Really, Gwynne should be paying this guy, rather than the other way round. Then again, who knows – maybe he is, being as how the author of the piece also happens to be the guy who bankrolled Gwynne’s book. Yes, that’s right, Gwynne’s biggest fan is none other than … Tom Hodgkinson! Colour me surprised.

So basically, what we’re left with here is a bunch of wealthy, largely public school educated, middle-aged white men who seem to care quite a lot more about Latin than they do about English, and who share a fierce commitment to Gove’s educational agenda. Indeed, this commitment is the driving force behind the whole enterprise, as explained in this blog which Tom Hodgkinson has just written for Waterstones. And, quite by coincidence, they’ve decided that the worst case of bad grammar in the entire country is a perfectly lucid and coherent letter from Gove’s opponents. And, according to the Guardian, the BBC and countless others, this is news.

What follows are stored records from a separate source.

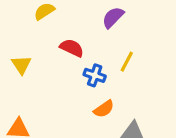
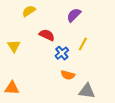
blue cross: (95, 75) -> (62, 53), turned 32
orange semicircle: (104, 109) -> (68, 75), turned 48

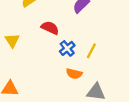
yellow line: (83, 44) -> (91, 51), moved

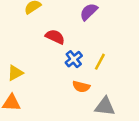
yellow triangle: (12, 40) -> (15, 73), moved, turned 35

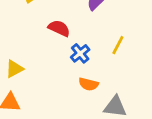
yellow line: (100, 62) -> (118, 45), moved

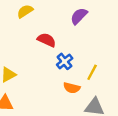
yellow line: (118, 45) -> (92, 72), moved

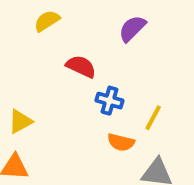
blue cross: (65, 61) -> (109, 101), turned -35

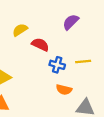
yellow semicircle: (47, 21) -> (20, 30), moved
yellow line: (153, 118) -> (83, 61), moved, turned 56

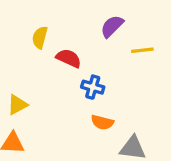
yellow semicircle: (20, 30) -> (40, 37), turned -42
yellow line: (83, 61) -> (142, 50), moved

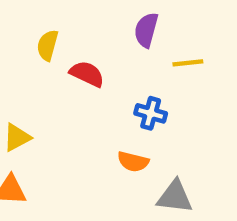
purple semicircle: (112, 26) -> (146, 30), turned -30
blue cross: (93, 87) -> (151, 113), moved

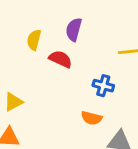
purple semicircle: (146, 30) -> (74, 30), moved

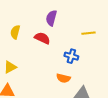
yellow semicircle: (34, 40) -> (15, 32), moved

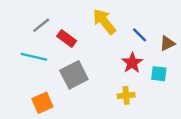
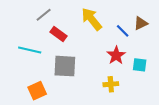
gray line: (41, 25) -> (44, 15), moved
brown triangle: (167, 43) -> (141, 23), moved
gray square: (74, 75) -> (65, 66), turned 30

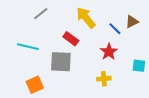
red rectangle: (59, 34) -> (71, 39), moved
cyan square: (140, 65) -> (139, 66), moved

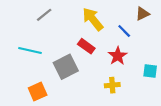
brown triangle: (132, 22) -> (143, 14), moved
red rectangle: (71, 39) -> (86, 46), moved
gray square: (61, 62) -> (66, 67), turned -30

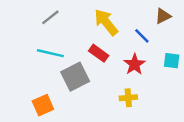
cyan line: (30, 50) -> (50, 53), moved
cyan square: (150, 71) -> (172, 61), moved

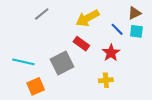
yellow arrow: (106, 22) -> (88, 18), turned -80
cyan line: (50, 53) -> (23, 62), moved
cyan square: (172, 61) -> (136, 31), moved

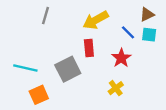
gray line: (42, 14) -> (45, 16), turned -35
red rectangle: (81, 44) -> (89, 48), turned 49
yellow cross: (106, 80) -> (116, 88), turned -32

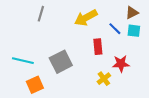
red rectangle: (89, 48) -> (98, 47), moved
red star: (121, 58) -> (121, 64), moved, turned 30

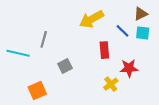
gray line: (41, 14) -> (44, 39), moved
cyan line: (23, 61) -> (18, 53), moved
gray square: (61, 62) -> (65, 66), size x0.6

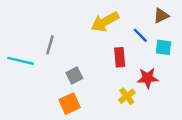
cyan square: (143, 33) -> (164, 47), moved
orange square: (37, 91) -> (69, 104), moved

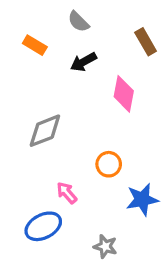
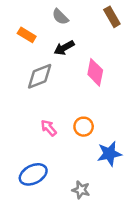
brown rectangle: (146, 42) -> (112, 17), moved
gray diamond: (45, 131) -> (40, 76), moved
pink arrow: (67, 193) -> (49, 128), moved

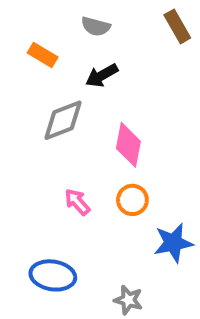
gray semicircle: (60, 17) -> (96, 26), turned -30
pink diamond: (95, 72) -> (128, 145), moved
blue ellipse: (33, 174) -> (53, 275), turned 36

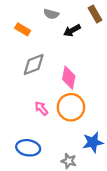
black arrow: (102, 75) -> (72, 30), moved
orange circle: (132, 200) -> (71, 107), size x1.6
blue star: (173, 243) -> (93, 142), moved

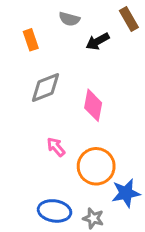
orange rectangle: (23, 29) -> (31, 40), turned 40
orange circle: (71, 107) -> (96, 166), moved
blue ellipse: (28, 148) -> (54, 211), moved

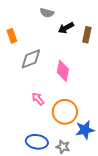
brown rectangle: (129, 19) -> (87, 35), moved, turned 42
orange rectangle: (31, 40) -> (12, 36), moved

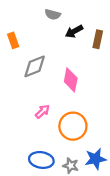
pink arrow: (38, 99) -> (42, 111), turned 88
blue star: (85, 130) -> (95, 159), moved

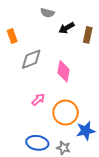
blue star: (95, 159) -> (86, 131), moved

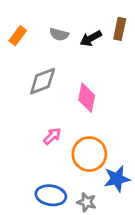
gray semicircle: (47, 13) -> (59, 34), moved
brown rectangle: (88, 35) -> (120, 29), moved
orange rectangle: (12, 36) -> (18, 36), moved, turned 56

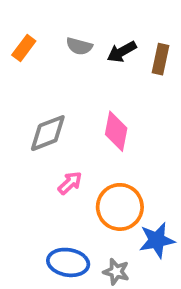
brown rectangle: (120, 29) -> (161, 59), moved
gray diamond: (43, 81) -> (48, 133), moved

Now, naturally I realise there is likely to be a strong overlap between people who get their knickers in a twist about grammar and people who think Michael Gove’s ideas are the best thing since sliced bread. I’m not claiming to have uncovered some kind of shocking conspiracy here. I just don’t think it’s really good enough that so many media outlets covered this as a bona fide story rather than the exercise in political propaganda it so obviously is.